# Where to get Crystal Red Shrimp?



## JerseyScape (Nov 18, 2005)

It seems that nobody is really selling any. I know that the high grades are very expensive but where can I get a "middle" grade?

Thanks


----------



## Piscesgirl (Feb 25, 2004)

You can get some Crystal Reds from www.franksaquarium.com


----------



## JerseyScape (Nov 18, 2005)

Piscesgirl said:


> You can get some Crystal Reds from www.franksaquarium.com


I wonder if this pic they have posted on their site is of a baby crystal red or an adult. (the colors do not seem developed yet)


----------



## Piscesgirl (Feb 25, 2004)

More than likely it is young, but the colors are actually more developed as far as the white bands when they are young.
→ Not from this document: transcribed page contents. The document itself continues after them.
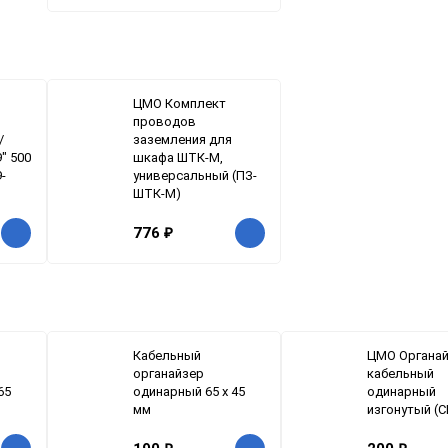
ЦМО Комплект
проводов
/
заземления для
" 500
шкафа ШТК-М,
9-
универсальный (ПЗ-
ШТК-М)
776
₽
Кабельный
ЦМО Органа
органайзер
кабельный
65
одинарный 65 x 45
одинарный
мм
изгонутый (С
These would likely be a poorer grade, but really the grades do not matter to me (they are nice, but so are the lower grades, in my opinion). If you are truly looking for a higher grade, you may be waiting a bit and would expect to pay a higher price.


----------



## JerseyScape (Nov 18, 2005)

Piscesgirl said:


> More than likely it is young, but the colors are actually more developed as far as the white bands when they are young. These would likely be a poorer grade, but really the grades do not matter to me (they are nice, but so are the lower grades, in my opinion). If you are truly looking for a higher grade, you may be waiting a bit and would expect to pay a higher price.


I've been looking for mid-grade crystal reds for a few days now.  
It's actually good that I did not find any yet because 85% of my plants are in the mail as we speak.


----------



## JerseyScape (Nov 18, 2005)

Do they have different qualities of cherry shrimp as well? Most of the ones I noticed in pictures looked pretty much the same.[smilie=d:


----------



## Piscesgirl (Feb 25, 2004)

Cherry Shrimp aren't graded as far as I know although the color can be variable.


----------



## JerseyScape (Nov 18, 2005)

Do shrimp need specific types of plants? I notice that when most people post pictures of their shrimp tanks they seem to have the low light tanks with the "not so good looking plants". Would you be able to aquascape with beautiful plants and keep these little critters around?


----------



## Piscesgirl (Feb 25, 2004)

Shrimp do not need specific types of plants -- my shrimp tank is high light although I've moved to easier to grow and maintain plants for myself -- not for them. But, that said, Crystal Reds are a tad more sensitive than shrimp like Cherrys, and higher nitrates can sometimes be problematic for them. So, it tends to be that shrimp 'people' keep more low light shrimp only tanks for Crystals (but not always) whereas Cherrys and Amanos tend to be in more higher light planted tanks. Of course, this is stereotyping. Long story short -- shrimp do not need any specific types of plants although they do appreciate having plants to grab onto and to hide in.


----------



## Roy Deki (Apr 7, 2004)

Thanks for the link PG...i just placed an order from Franks for some CRS'...I'll keep you all posted on the outcome.

Roy


----------



## ja__ (Oct 14, 2005)

do they send shrip outside the us?


----------



## milalic (Aug 26, 2005)

No. but if you go to franks website, it has a link for someplace in germany that you can get some shrimps.


----------



## JerseyScape (Nov 18, 2005)

Roy Deki said:


> Thanks for the link PG...i just placed an order from Franks for some CRS'...I'll keep you all posted on the outcome.
> 
> Roy


Definitely post pics once the color shows up.


----------



## Piscesgirl (Feb 25, 2004)

Great Roy! Definitely keep us updated!


----------



## Jerm (Nov 11, 2005)

I know that someone on the plantedtank.net forums, in St. Louis has received a batch of S grade CRS and is planning on breeding them. Hopefully they will breed fast!


----------



## Ibn (Oct 20, 2004)

Long gestations periods for these guys (30 days). Ordered some myself and as I'm aware, there have been a total of 3 shipments to the states, one of them went to St. Louis. This is for grade S stock and from the same supplier.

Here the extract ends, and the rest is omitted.